Are You Looking For Your Heart?
Apr 30, 2018 | Comments Off on Are You Looking For Your Heart?
Here’s an excerpt from Ronnie Pierce’s Book: Memories & Lots Of Love. Ronnie is a local jazz musician who has been on the music scene for many years. He’s well known because he has played with some of the greats. He’s in music books and audio tapes of Seattle’s history, but he wanted to tell this story with me, using songs from the latest CD he recorded.
“Introduction: I Thought About You
Scene: The Panama Hotel, International District, Seattle, WA.
‘The Panama Hotel is one of the oldest landmarks in Seattle, built in 1910 by a Japanese Architecture graduate from the University of Washington, Sabro Ozasa. The hotel is built on a hill and has two adjusted levels matching the decline of the sidewalk. It’s a classic charmer. It was the home for generations of Japanese immigrants, Alaskan fishers, and International Travelers. It has the only remaining Japanese Bathhouse left intact in the United States.’ http://www.panamahotel.net/history.htm
Ame (my daughter) took clarinet lessons from Ronnie when she was a kid and went out on jazz gigs as his singer when she was a teenager. Today, she’s a classically trained opera singer crafting her music and singing all over the world. We’re meeting Ronnie today at The Panama Hotel to start the storytelling process of Ronnie’s life. We park on the downward side of the hill.
We get out of the car and walk towards the hotel. I want to run down the hill, but I remember I’m an adult, so I don’t. I get to the steps of the cafe and open the door and feel the history and nostalgia like I’m in a scene as mysterious, romantic and glamorous as a Golden Hollywood Film.
I breathe in this unknown recollection of feelings evoked from such a movie set and walk onto beautiful, old wooden floors. I feel the many untold secrets I’ll never know.
I cozy up to the bar which is a piece of wood that has amazing, elegant lines to touch. I order coffee for Ame and me and linger with my hand holding onto this piece of wood that might have been one of the original trees felled for this hotel during Seattle’s beginning urban development.
The Asian man at the register knows Ronnie and says he’ll bring our drinks to the lower level when he finishes making them. There is no hurry. I am in no rush to leave. In fact, I mean to stay awhile. I see people at tables with their laptops as I see at Starbucks, but Starbucks can’t come close to this aged hundred and seventeen years of created ambiance.

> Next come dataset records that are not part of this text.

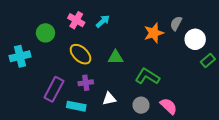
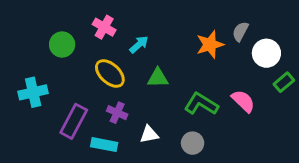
cyan arrow: (103, 21) -> (139, 45), moved
cyan cross: (20, 56) -> (33, 92), moved
purple cross: (86, 83) -> (117, 113), turned 32
pink semicircle: (169, 106) -> (243, 101), moved

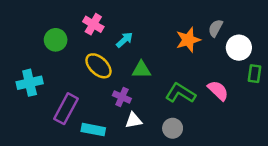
green rectangle: (284, 82) -> (254, 74), turned -42
purple cross: (117, 113) -> (122, 97), moved

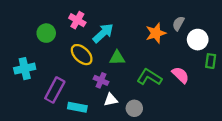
cyan arrow: (124, 40) -> (103, 33), size x1.5
gray circle: (173, 128) -> (134, 108), moved

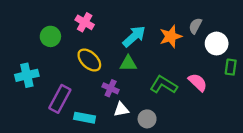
cyan arrow: (103, 33) -> (134, 36), moved

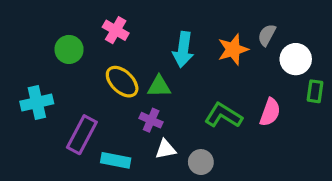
cyan arrow: (134, 36) -> (183, 49), turned 140
green triangle: (128, 64) -> (159, 86), moved
pink semicircle: (198, 82) -> (270, 112), turned 66

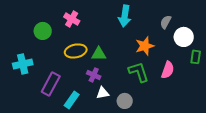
cyan arrow: (183, 49) -> (125, 16), moved
orange star: (233, 49) -> (145, 46), moved
yellow ellipse: (122, 82) -> (76, 51), turned -55
green L-shape: (223, 115) -> (139, 72), turned 40
cyan rectangle: (116, 160) -> (72, 100), turned -66

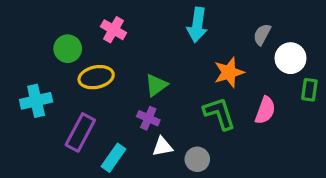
yellow ellipse: (76, 51) -> (96, 77), moved
green triangle: (99, 54) -> (156, 85), turned -35

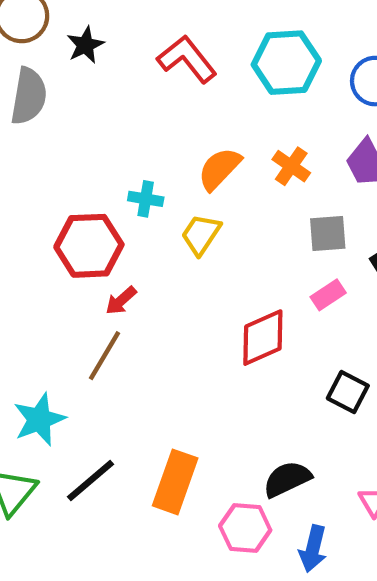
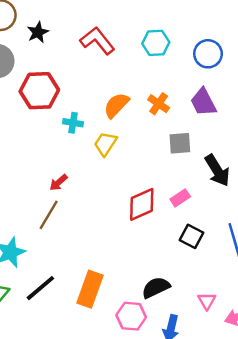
cyan hexagon: (286, 63) -> (156, 43), size x0.7
red hexagon: (89, 246) -> (39, 91), moved
pink rectangle: (328, 295) -> (180, 198), moved

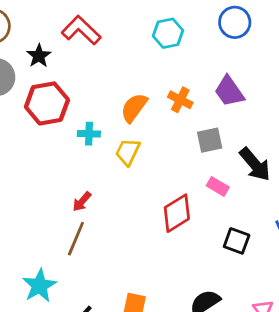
black star: (38, 32) -> (39, 56), moved
red L-shape: (97, 41) -> (81, 30), moved
blue circle: (208, 54) -> (235, 22), moved
pink rectangle: (180, 198) -> (218, 186), moved, turned 72

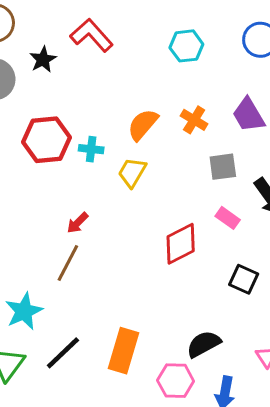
red hexagon: (47, 103) -> (46, 140), moved

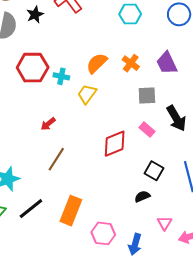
brown line: (68, 263) -> (56, 159), moved
black semicircle: (204, 344) -> (142, 196), moved, size x0.7

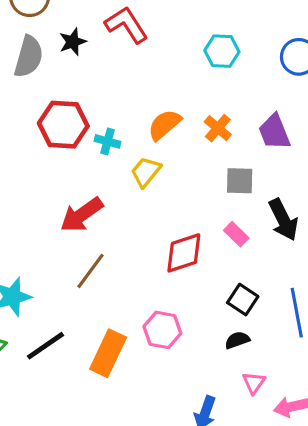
red arrow: (48, 124) -> (82, 215), size x1.8
black semicircle: (142, 196) -> (237, 340), moved
pink hexagon: (103, 233) -> (162, 330), moved

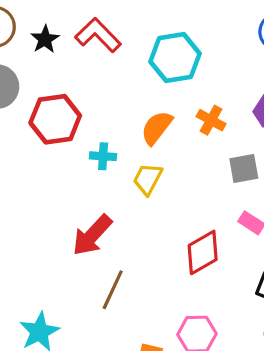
black star: (73, 42) -> (45, 39), moved
cyan hexagon: (222, 51) -> (175, 58), moved, size x1.4
red hexagon: (63, 125) -> (55, 119), moved

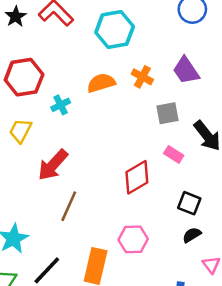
orange semicircle: (157, 128) -> (101, 83), turned 36
cyan cross: (103, 156) -> (61, 105), turned -30
yellow trapezoid: (148, 179) -> (20, 131), moved

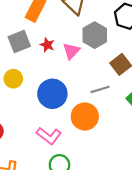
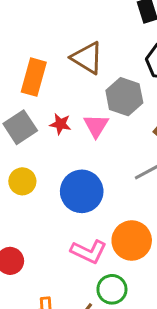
orange circle: (85, 116) -> (132, 240), moved

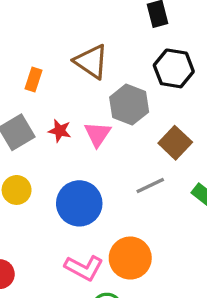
orange rectangle: (34, 77) -> (33, 79), size x0.6

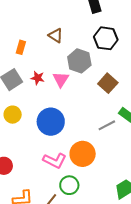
brown triangle: (91, 62) -> (56, 35), size x0.7
gray line: (150, 185) -> (107, 125), moved

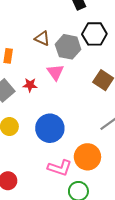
gray hexagon: (79, 61) -> (68, 47), moved
pink triangle: (61, 79) -> (55, 72), moved

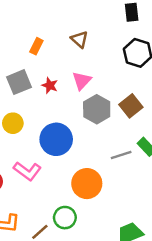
gray hexagon: (68, 47) -> (97, 109), moved
pink L-shape: (60, 168) -> (27, 171), moved

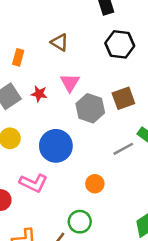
brown square: (131, 106) -> (123, 98), turned 30
orange circle: (87, 184) -> (95, 184), size x0.6

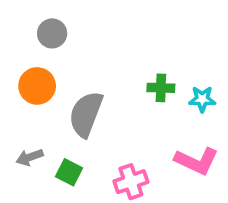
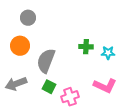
gray arrow: (30, 157) -> (16, 84), size x1.5
green square: (69, 172) -> (49, 87), moved

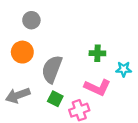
cyan star: (108, 53) -> (124, 69), moved
pink L-shape: (105, 86) -> (97, 87), moved

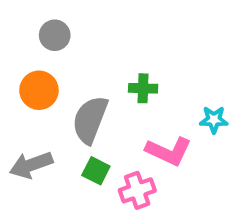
green cross: (97, 53) -> (143, 88), moved

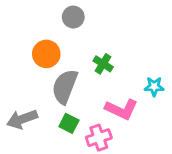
gray circle: (55, 35) -> (73, 17), moved
green cross: (143, 88) -> (103, 64), turned 30
orange circle: (39, 90) -> (46, 54), moved

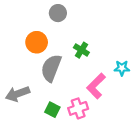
pink L-shape: (121, 109) -> (96, 86), turned 110
green square: (69, 123) -> (52, 110), moved

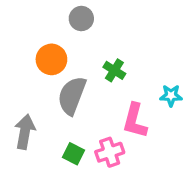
pink L-shape: (96, 86) -> (135, 121), turned -30
gray arrow: (18, 94) -> (25, 132), turned 120

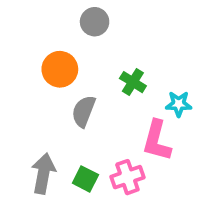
gray semicircle: (72, 96) -> (84, 111), size x0.7
cyan star: (171, 96) -> (179, 104), moved
gray arrow: (25, 132) -> (43, 173), moved

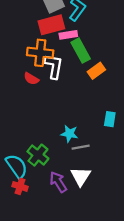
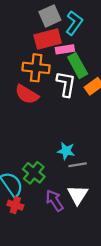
white L-shape: (54, 66) -> (66, 84), moved
red semicircle: (31, 79) -> (27, 94), size x1.5

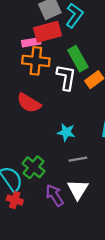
pink rectangle: (65, 49) -> (31, 42), moved
red semicircle: (27, 94) -> (29, 103), moved
cyan star: (66, 151) -> (66, 132), moved

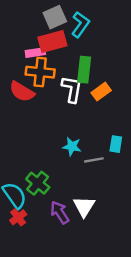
green rectangle: (78, 59) -> (84, 70), turned 35
red semicircle: (29, 103) -> (22, 92), moved
gray line: (78, 159) -> (94, 160), moved
red cross: (15, 200) -> (18, 217), turned 35

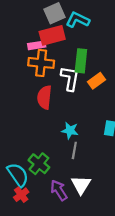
cyan L-shape: (80, 24) -> (78, 20), turned -100
red semicircle: (22, 92) -> (44, 97), moved, turned 65
gray line: (94, 160) -> (74, 150), moved, turned -70

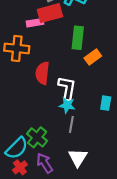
orange cross: (41, 63) -> (17, 48), moved
white L-shape: (70, 78) -> (67, 88), moved
cyan semicircle: (18, 175) -> (17, 148), turned 80
purple arrow: (59, 190) -> (45, 163), moved

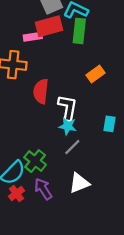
green rectangle: (78, 38) -> (79, 31), moved
gray line: (71, 124) -> (72, 147), turned 35
white triangle: (78, 158) -> (79, 183), turned 36

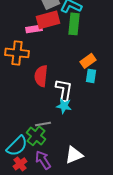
cyan rectangle: (109, 124) -> (91, 76), moved
gray line: (72, 147) -> (43, 124), moved, turned 35

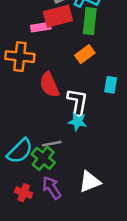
orange rectangle: (88, 61) -> (85, 54), moved
red semicircle: (41, 76) -> (49, 85), turned -30
cyan semicircle: (17, 146) -> (20, 151), moved
red cross: (20, 164) -> (24, 193), turned -32

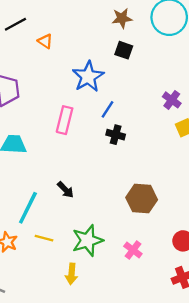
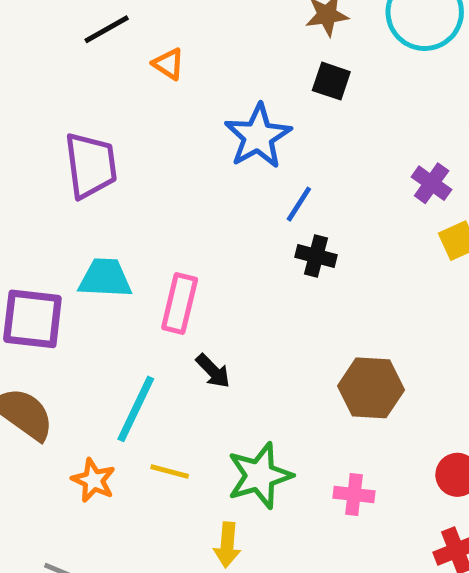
pink rectangle: (65, 120) -> (180, 304), moved
pink cross: (133, 250) -> (354, 495), turned -30

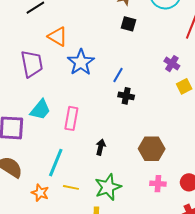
orange triangle: (169, 64) -> (58, 37), moved, size x1.5
blue star: (258, 136) -> (81, 62), moved
cyan trapezoid: (105, 278) -> (40, 110), turned 130
black arrow: (213, 371) -> (101, 147), moved, turned -119
pink cross: (354, 495) -> (158, 184), moved

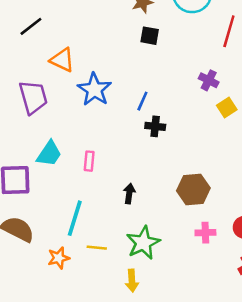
pink rectangle: (71, 118) -> (89, 161), size x0.7
orange star: (40, 193) -> (59, 258), turned -30

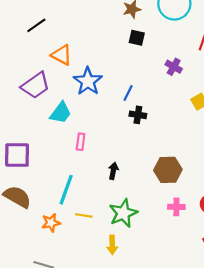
purple cross: (209, 80) -> (174, 67), moved
purple trapezoid: (33, 97) -> (36, 85), turned 68
cyan trapezoid: (49, 154) -> (61, 113), moved

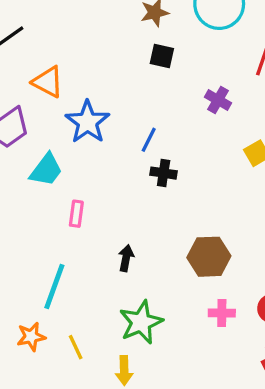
yellow line: (84, 215) -> (76, 347), moved, turned 56

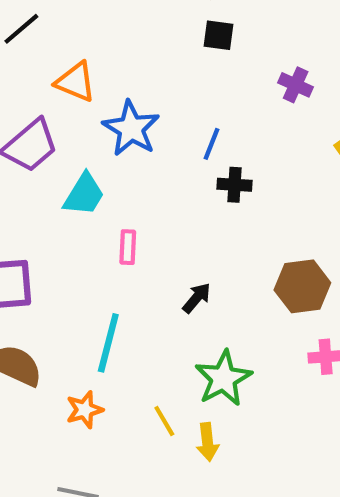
black arrow: (126, 258) -> (197, 298), turned 35
yellow line: (76, 347) -> (164, 421), moved

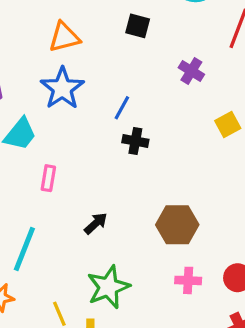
orange triangle: (76, 82) -> (64, 37), moved, turned -44

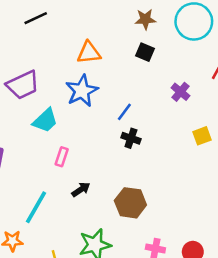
black arrow: (96, 223) -> (81, 189), moved
brown hexagon: (177, 225) -> (130, 203), moved

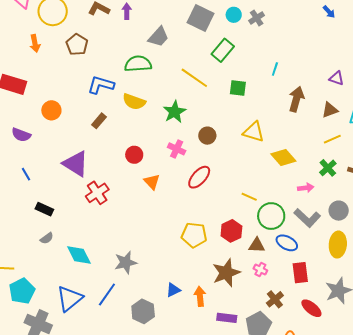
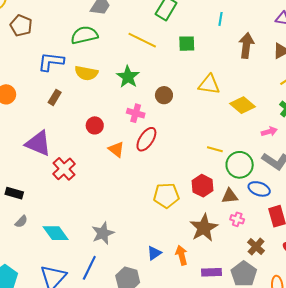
red ellipse: (199, 177) -> (146, 139), moved

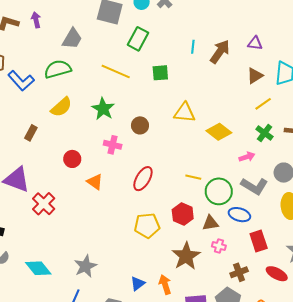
brown arrow: (246, 45) -> (220, 52), moved, turned 30
blue L-shape: (51, 62) -> (21, 81), moved, turned -136
yellow semicircle: (86, 73) -> (61, 107), turned -50
red ellipse: (146, 139) -> (143, 179), moved
brown cross: (256, 247) -> (239, 272), turned 30

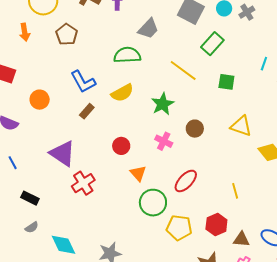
blue L-shape: (21, 81) -> (83, 82), moved
yellow line: (193, 177) -> (235, 191), turned 49
green circle: (219, 191) -> (153, 203), moved

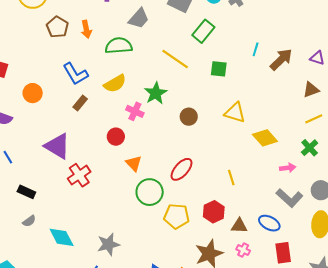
orange arrow: (25, 32) -> (86, 29), moved
pink cross: (164, 141) -> (135, 111), moved

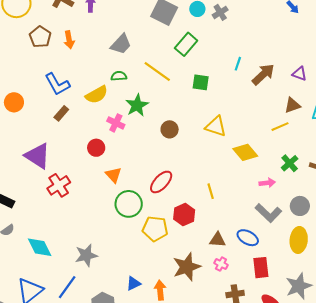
gray trapezoid: (139, 18) -> (121, 44), moved
green semicircle: (119, 46) -> (119, 76), moved, size x0.6
yellow line: (314, 119) -> (280, 127), moved
red hexagon: (214, 212) -> (184, 215), moved

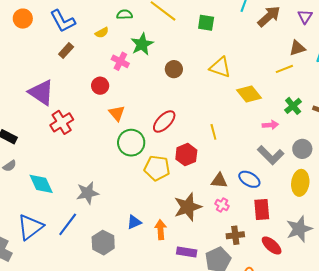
purple triangle: (299, 74) -> (305, 17), turned 42
yellow semicircle: (97, 95) -> (102, 33), size x0.6
orange circle: (14, 102) -> (23, 19), moved

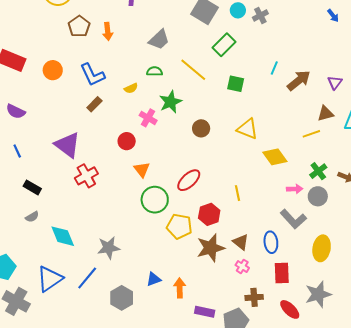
gray circle: (302, 149) -> (318, 196), moved
blue ellipse: (249, 179) -> (271, 242), turned 50
brown triangle: (219, 181) -> (241, 242), turned 30
brown star: (188, 207) -> (211, 248), moved

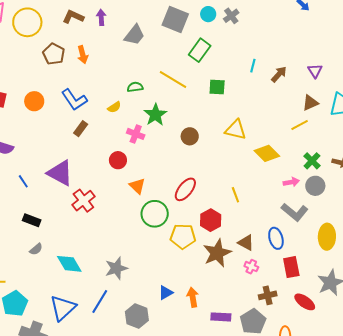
gray trapezoid: (159, 40) -> (134, 35), moved
brown arrow: (299, 81) -> (279, 74), size x0.7
blue line: (17, 151) -> (23, 181), moved

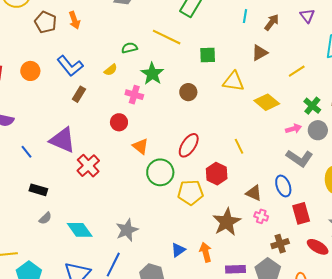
green square: (217, 87) -> (208, 55), moved
brown triangle: (310, 103) -> (260, 53), moved
brown star: (217, 253) -> (227, 222), moved

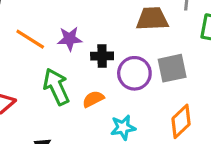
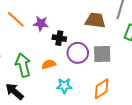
green arrow: (56, 87) -> (23, 65), moved

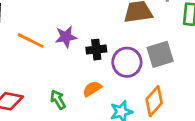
green arrow: (23, 65) -> (58, 100), size x0.6
orange diamond: (102, 89) -> (154, 101), moved

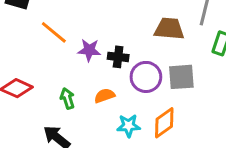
purple star: (66, 37) -> (89, 50), moved

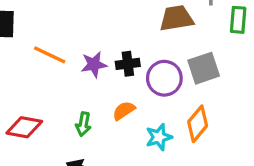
green arrow: (67, 98) -> (83, 124), turned -138

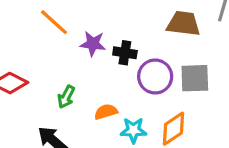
orange semicircle: (124, 111) -> (106, 112), moved

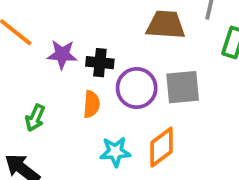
orange semicircle: (106, 112) -> (92, 104), moved, turned 115

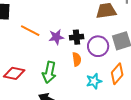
green arrow: (35, 118) -> (49, 72), size x1.5

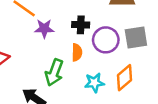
purple star: (56, 37) -> (44, 29), moved
green arrow: (49, 72) -> (54, 72), moved

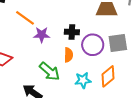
green arrow: (54, 72) -> (49, 71), turned -70

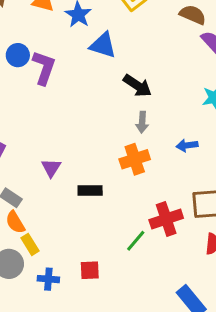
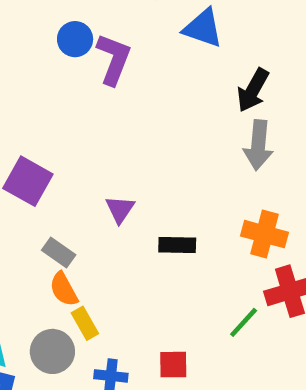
black arrow: (137, 86) -> (253, 90), turned 84
gray arrow: (142, 122) -> (258, 145), size x1.5
orange cross: (135, 159) -> (264, 234), moved, turned 32

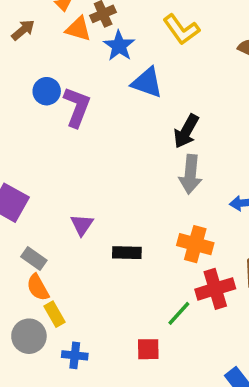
red square: (173, 365) -> (148, 349), moved

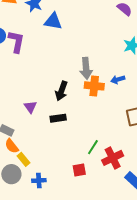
black arrow: (186, 131) -> (61, 91), moved
orange cross: (195, 244) -> (94, 86), moved
red cross: (215, 289) -> (113, 158), moved

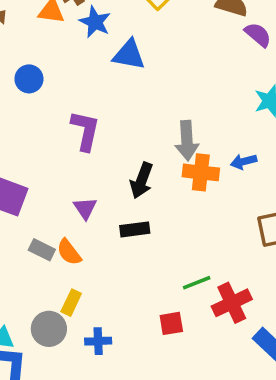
purple L-shape: (16, 42) -> (85, 131), moved
orange semicircle: (12, 146) -> (69, 252), moved
green line: (93, 147) -> (197, 283), turned 35
yellow rectangle: (24, 159) -> (71, 303), turned 64

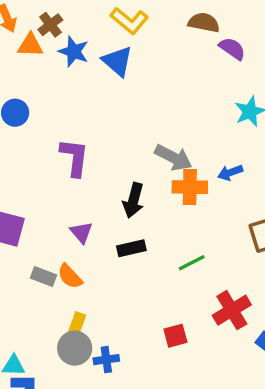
blue triangle: (129, 55) -> (117, 61), moved, turned 36
gray arrow: (187, 141) -> (173, 158), turned -54
green line: (197, 283) -> (192, 263), moved
gray circle: (49, 329) -> (75, 348), moved

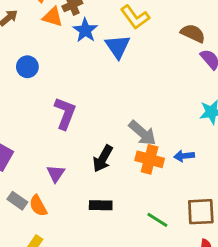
black rectangle: (131, 248) -> (101, 205), moved
green line: (192, 263) -> (157, 220), moved, turned 45

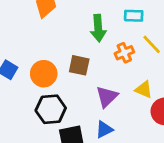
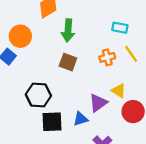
green arrow: (98, 28) -> (68, 30), moved
orange circle: (44, 74) -> (20, 36), moved
purple triangle: (107, 97) -> (98, 103), moved

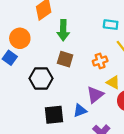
orange cross: (107, 57) -> (100, 61), moved
black hexagon: (38, 95) -> (41, 78), moved

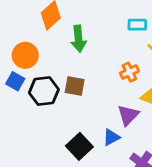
brown square: (65, 59) -> (75, 86), moved
black hexagon: (41, 78) -> (44, 91), moved
black square: (54, 115) -> (79, 146), turned -30

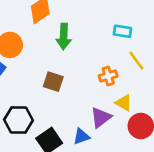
black hexagon: (44, 91) -> (18, 120), moved

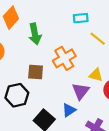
orange cross: (108, 76) -> (64, 58), moved, size x1.5
black hexagon: (18, 120) -> (17, 95), moved

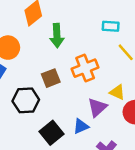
brown square: (36, 72) -> (51, 78), turned -35

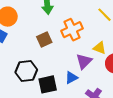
black hexagon: (26, 100) -> (26, 71), moved
black square: (52, 133) -> (48, 84), turned 30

As if on cue, Ame and I hear music as we step downstairs to meet Ronnie. Is that real classical music playing? It sure is as we pass the young man who is playing on an upright piano. We push aside chairs and go around the library table and make our way to Ronnie who is sitting at a cafe table kiddy corner from this piano playing man. And the invisible camera rolls for our recorded storytelling session.
It’s been three or four years since I’ve last seen Ronnie. Was it at one of our Thanksgivings, the Latona Pub or Tula’s Jazz Club? Where has the time gone? His band members started dying so maybe that was the disconnect, or the Latona lost its charm with Don’s murder or when Ame went to Australia for over a year, and I lost my singer and my need for music. These memories rewind, and I edit them to ease the pain of my timeline. I see Ronnie and smile.
Ronnie’s much thinner from when I last saw him and a maternal instinct reaches out from me to want to fatten him up a bit, maybe like the witch in Hansel and Gretel but no, Ronnie is his unique, fairytale and he’ll be okay no matter what happens to him. I love this man. He’s exuberance itself, talented, delightful, and kind; excited all the time but quietly and calmly. His breath is calm. You know it has to be if he blows the wind and mouth instruments he knows how to play. I’ve known him for over fifteen years, and I can’t get over the fact how timeless he is. Yes, I see his body aging, I see the physical decline, but his heart and soul are ever present.”